Europe has always been one of the parts of the world most threatened by the arms race policy and the development of nuclear, chemical, biological and cosmic weapons of mass destruction. It bears its share of responsibility for gradual and balanced disarmament until these weapons are completely eliminated, beginning with the big powers, which will allow the huge resources wasted on military spending to be used to solve the great social, economic and environmental problems which beset the globe.
The aggressive NATO pact is incapable of becoming the foundation of Europewide security. The future lies in developing the process of economic and political integration of all the continent’s countries on the basis of the equality and sovereignty of all and opposing any kind of rationale whereby wealthier countries or social groups dominate the others, and therefore on wholly different foundations from those of antisocial liberalism and Atlantic subordination.

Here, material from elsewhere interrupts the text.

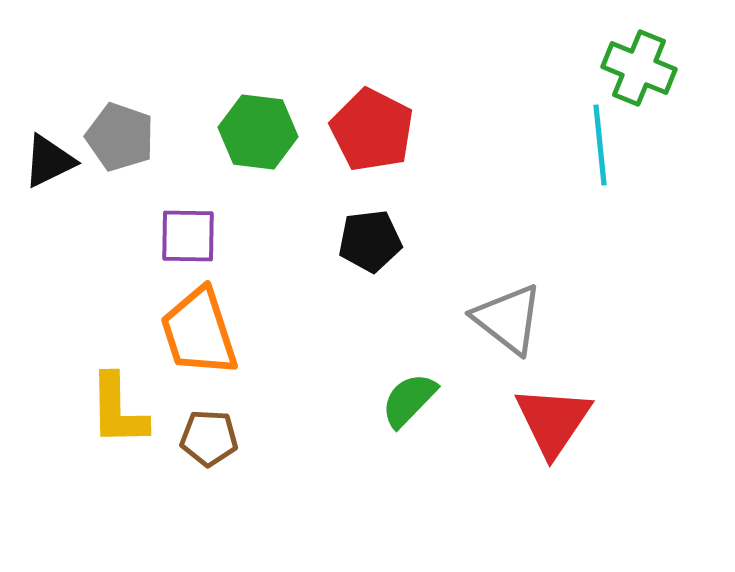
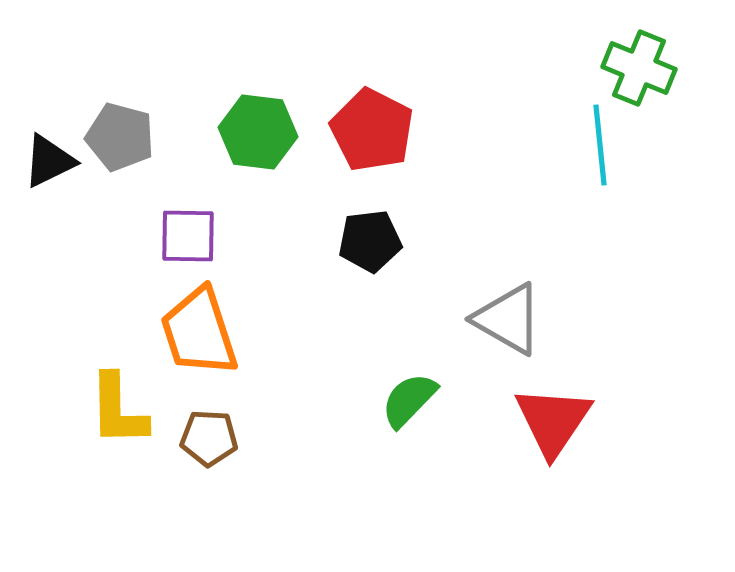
gray pentagon: rotated 4 degrees counterclockwise
gray triangle: rotated 8 degrees counterclockwise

On the occasion of the NATO summit meeting in Prague, at which it is expected that the Alliance will be enlarged to the east by the acceptance of new countries, the signatories of this appeal, who belong to various ideological trends but are united by their common desire for peace, call on all the nations of Europe and UN member states to unite and mobilise against the policy of war and armaments and for practical steps towards a peaceful and just Europe.